Glasser handed him an M-4 as he reached the platform and then buckled on a combat harness — which fortunately fit over the breath pak — and looped a video camera over his shoulder.
“Repeat your orders,” he said.
“Start camera. Step through in tactical posture. Ensure my footing. One spin to check security. Drop weapon, pick up camera. One slow spin with the video camera. Return.” Sanson dropped the magazine from the weapon, ensured it was clear, then locked and loaded and placed it on safe.
“If you don’t return, we won’t be going in after you for at least an hour,” Glasser noted. “If it’s due to being unable to reach the globe on the far side, assume a tactical posture and wait; we will send someone else through.”
“Yes, sir,” the SEAL answered, knowing he only had forty-five minutes of air.

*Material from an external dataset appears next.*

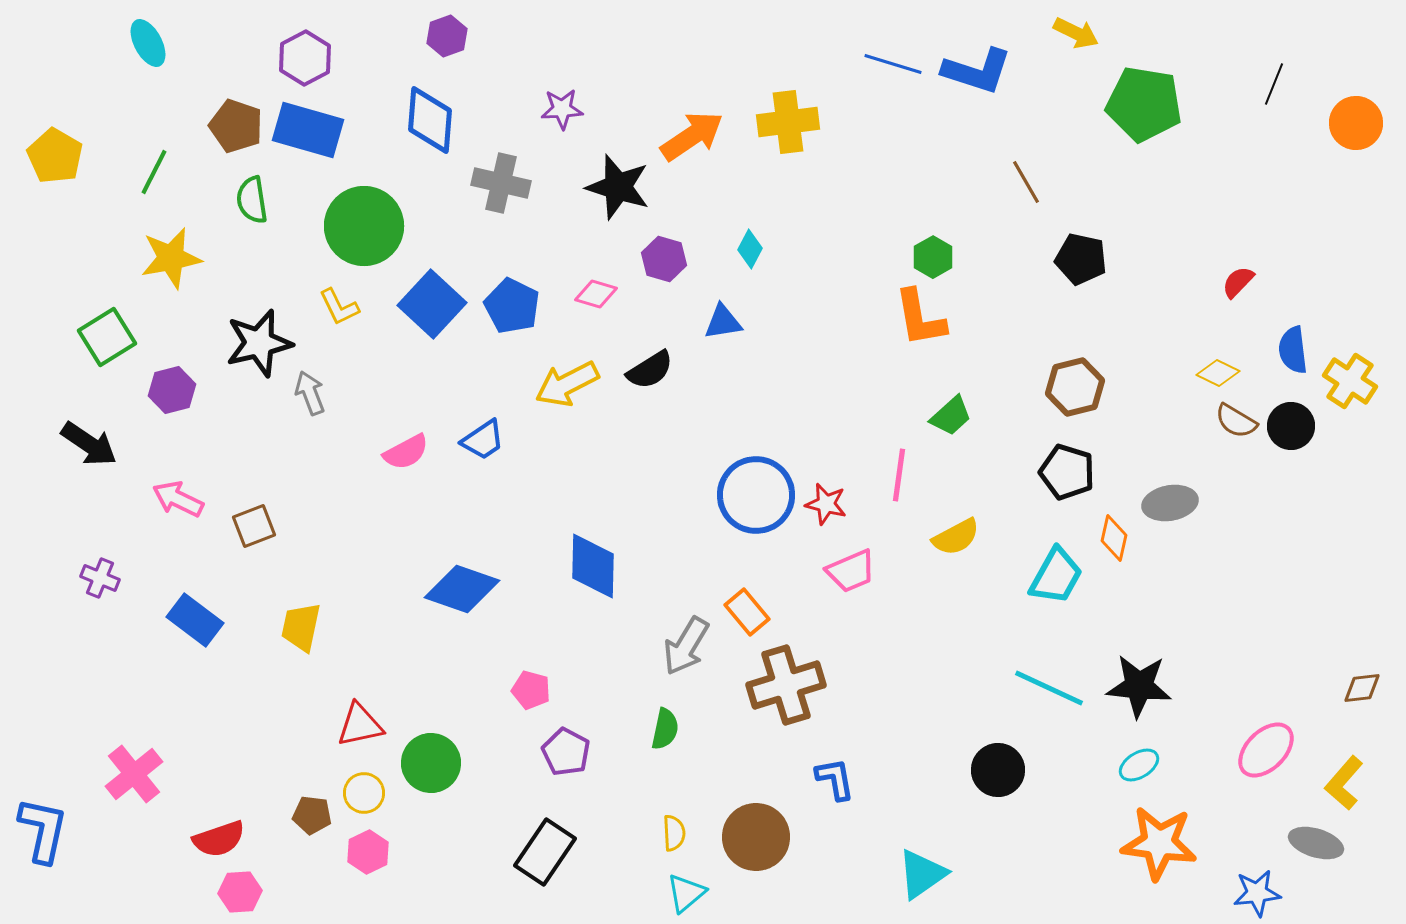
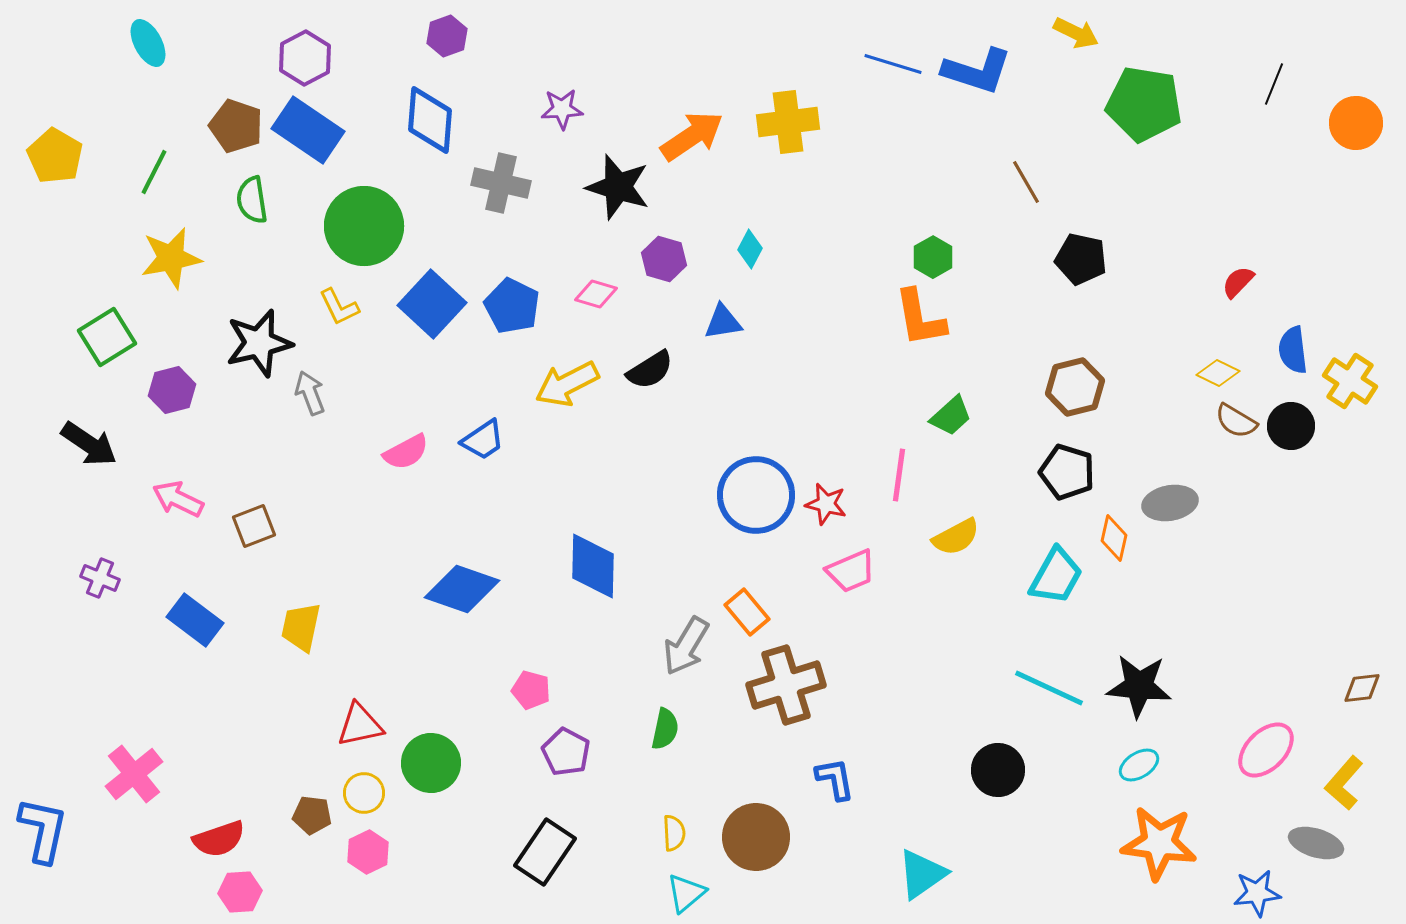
blue rectangle at (308, 130): rotated 18 degrees clockwise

They’d been over that and as many other contingencies as they could imagine. “Can I go now?”
“Yep,” Glasser said, gesturing up the rickety scaffolding stairs.

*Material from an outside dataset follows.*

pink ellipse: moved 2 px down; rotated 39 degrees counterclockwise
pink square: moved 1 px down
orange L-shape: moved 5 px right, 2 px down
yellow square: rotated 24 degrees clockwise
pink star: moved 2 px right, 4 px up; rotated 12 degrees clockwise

James Thomas Sanson had wanted to be a SEAL since he was seven years old and saw a show about them on the Discovery Channel. As he got older he studied everything he could find on the SEALs and what he needed to know before he joined. In high school he had played football and been on the track and field team. His high school didn’t have a swim team but he went down to the river, winter and summer, and swam as much as he could. He would sometimes lie in the water in winter, training himself to ignore as much as possible the cold. He’d come near to dying one time from hypothermia but he considered that just “good training.”
He’d also been a good student and an avid reader. He had graduated high school with a 3.5 GPA after having read every book of military history and fiction in the library.
He thought that he had prepared as well as he could for the SEAL course and with one exception Hell Week, while bad, had not been as horrific as it was for many of the other new meat.